What Is the Hydrostatic Force on a Vertical Gate in an Irrigation Canal?

[SUchica10]

A gate in an irrigation canal is in the form of a trapezoid 3 feet wide at the bottom, 5 feet wide at the top, with the height equal to 2 feet. It is placed vertically in the canal with the water extending to its top. For simplicity, take the density of water to be 60 lb/ft cubed. Find the hydrostatic force in pounds on the gate.

I am having problems setting this problem up. It looks like its really easy but I am just not sure how to start it.

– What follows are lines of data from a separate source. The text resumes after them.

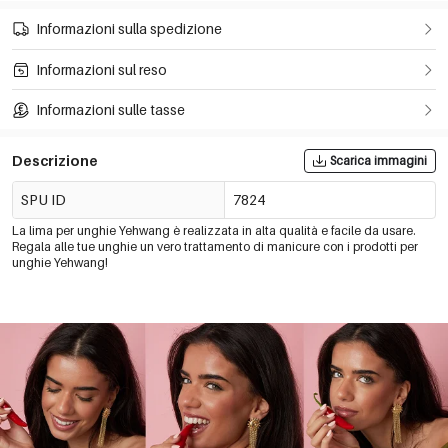
Informazioni sulla spedizione
Informazioni sul reso
Informazioni sulle tasse
Descrizione
Scarica immagini
SPU ID
7824
La lima per unghie Yehwang è realizzata in alta qualità e facile da usare.
Regala alle tue unghie un vero trattamento di manicure con i prodotti per
unghie Yehwang!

I know F = density x gravity x area x depth

 

[chanvincent]

Because the force acts on the gate is not constant, i.e. force at the bottom is larger than that at the top , we have
dF = density x gravity x depth x d(area)
Do this integration over the trapezoid will yield the correct answer.

 

[HallsofIvy]

Imagine the gate being divided into many narrow horizontal bands of width "$\Delta y$". If y is the depth of a band, and $\Delta y$ is small enough that we can think of every point in the band as at depth y, then the force along that band is the pressure, 60(y) [NOT "times gravity"! The density of the water is weight density, not mass density!], times the area: the length of the band times $\Delta y$. Of course, the length of the band depends on y: it is a linear function of y since the sides are straight lines, length(2)= 3 and length(0)= 5 so length(y)= -y+ 5. The force on that narrow band is 60y(5-y)$\Delta y$. The total force on the gate is the sum of those,$\Sum 60y(5-1y)\Delta y$, as y goes from 0 to 2. In the limit, that becomes the integral
$$60\int_0^5 y(5-y)dy$$